Other costs may be more difficult to pass along to patients and their insurers. “Everything is taking longer,” says Park. “It takes me time to put on the PPE and do the disinfecting between patients. I just can’t go from one room to the next anymore.” For Park and many other dentists, that means seeing fewer patients during the day or working longer hours to make up for lost income.
And then there are the costs that have nothing to do with lost income. Quite simply, all that PPE is hot. And, says Rajan, “when you’re wearing an N95 mask under a face shield, you’re breathing in your own CO2 for most of the day. A lot of us are going to bed at seven or eight o’clock because we’re simply exhausted when we get home.”
Facial protection also makes communicating with patients more difficult. Hernandez is used to fielding questions from parents throughout an office visit; she can’t do that anymore, so she talks with them before and after the procedure. In fact, she says, this is one aspect of the new normal that she’s embraced: “It allows me to focus more on my patient, and I’m actually loving that.”
Patients don’t seem to be balking at the new protocols, most likely because they’re more concerned with safety than comfort, or even cost, at a time when no one knows if or when a second wave of Covid-19 might wash over us. “All of our patients are in great compliance with the new protocols,” says Park.

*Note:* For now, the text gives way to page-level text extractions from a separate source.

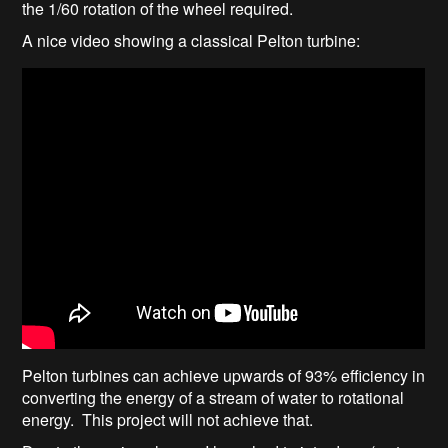
the 1/60 rotation of the wheel required.
A nice video showing a classical Pelton turbine:
Pelton turbines can achieve upwards of 93% efficiency in
converting the energy of a stream of water to rotational
energy. This project will not achieve that.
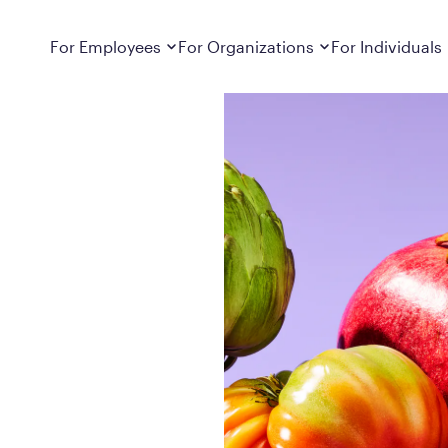
Dropdown
closed
Dropdown
closed
For Employees
For Organizations
For Individuals
How It Works
For Employers
How It Works
Employers cover Calibrate. See if you’re
Learn about Calibrate’s cost-effective and
Learn how Calibrate’s
eligible.
sustainable obesity care strategy
you lose weight and k
Frequently Asked Questions
Pricing
Get answers to frequently asked questions
Understand what’s inc
about how Calibrate partners with your
Metabolic Reset; Sta
employer, what’s included, and more
Medications
Explore the GLP-1 med
Search For Your Employer
clinicians prescribe
Results
Calibrate drives susta
member results out t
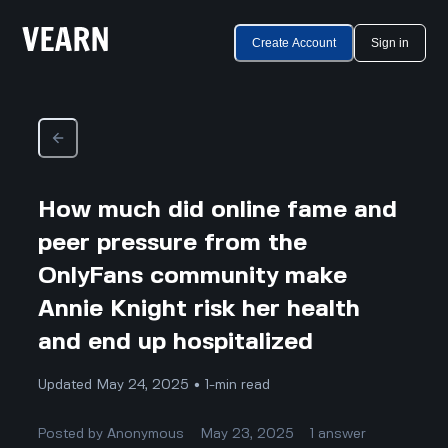
Create Account
Sign in
How much did online fame and
peer pressure from the
OnlyFans community make
Annie Knight risk her health
and end up hospitalized
Updated May 24, 2025 • 1-min read
Posted by
Anonymous
May 23, 2025
1
answer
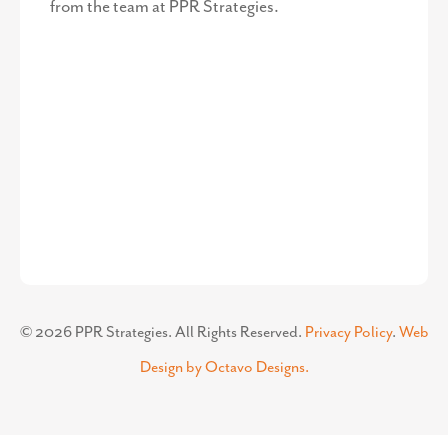
from the team at PPR Strategies.
©
2026
PPR Strategies. All Rights Reserved.
Privacy Policy
.
Web
Design by Octavo Designs.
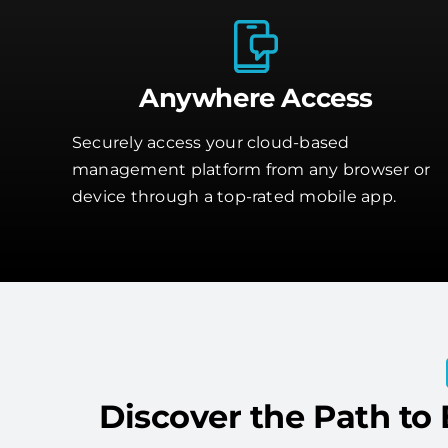
Anywhere Access
Securely access your cloud-based
management platform from any browser or
device through a top-rated mobile app.
Discover the Path to 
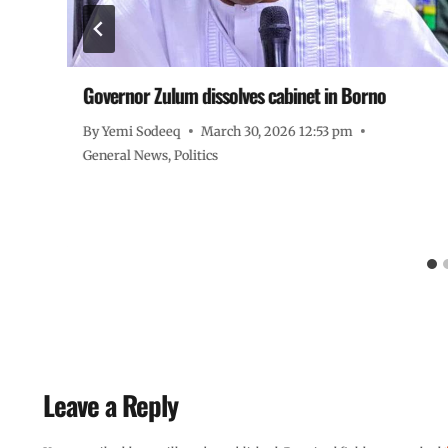
Governor Zulum dissolves cabinet in Borno
ze
By
Yemi Sodeeq
March 30, 2026 12:53 pm
General News
,
Politics
Leave a Reply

Just as the HIV epidemic ushered in a new era of masks and gloves, the Covid-19 pandemic is likely to change dentistry forever. While the most stringent protocols, like Plexiglas barriers in waiting rooms, may be abandoned after Covid-19 is no longer a threat, many dentists believe that some changes are here to stay. “Air purification and the use of hypochlorous acid,” says Sandman, “will not change. Wearing level 3 or higher masks with clinical patients will definitely not change.”
He imagines that people wonder how he and other dentists manage to work underneath all the body armor. “Well,” he says, “it’s not easy, but I’d rather not take anything home to my family or anyone else’s.”